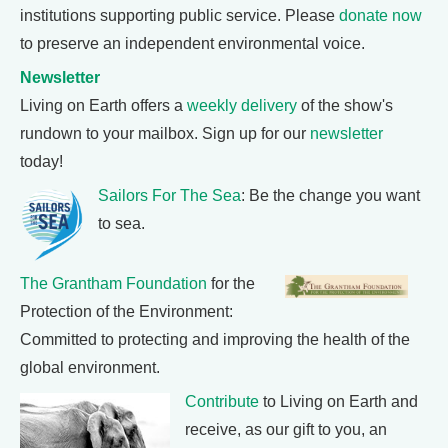
institutions supporting public service. Please
donate now
to preserve an independent environmental voice.
Newsletter
Living on Earth offers a
weekly delivery
of the show's
rundown to your mailbox. Sign up for our
newsletter
today!
Sailors For The Sea
: Be the change you want
to sea.
The Grantham Foundation
for the
Protection of the Environment:
Committed to protecting and improving the health of the
global environment.
Contribute
to Living on Earth and
receive, as our gift to you, an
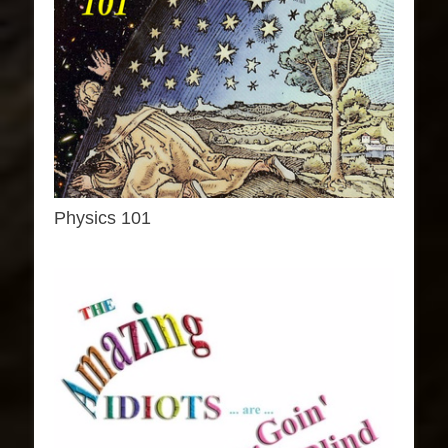
Physics 101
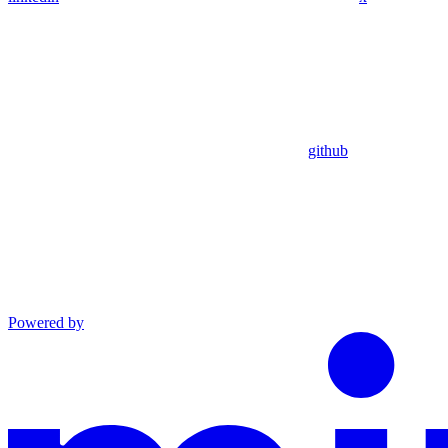
github
Powered by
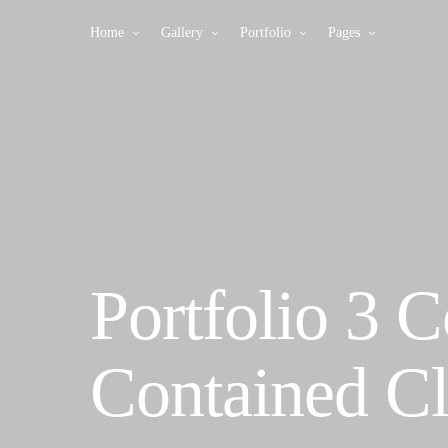
Home
Gallery
Portfolio
Pages
Portfolio 3 
Contained Cl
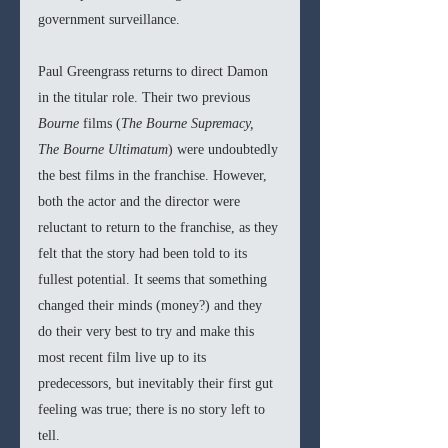
government surveillance.
Paul Greengrass returns to direct Damon 
in the titular role. Their two previous 
Bourne 
films (
The Bourne Supremacy, 
The Bourne Ultimatum
) were undoubtedly 
the best films in the franchise. However, 
both the actor and the director were 
reluctant to return to the franchise, as they 
felt that the story had been told to its 
fullest potential. It seems that something 
changed their minds (money?) and they 
do their very best to try and make this 
most recent film live up to its 
predecessors, but inevitably their first gut 
feeling was true; there is no story left to 
tell. 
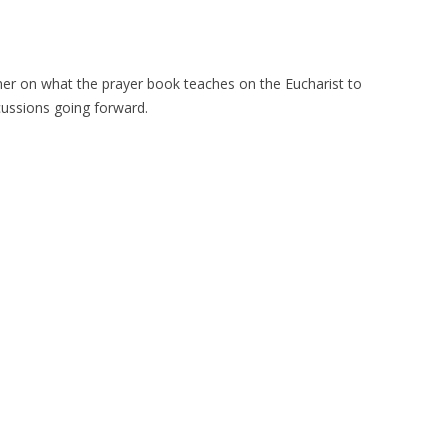
rimer on what the prayer book teaches on the Eucharist to
scussions going forward.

# # # # #

■ TRY IT:
Wherever a line above includes the string "that", count it; give only the final tally.

■ WRITTEN ANSWER:
2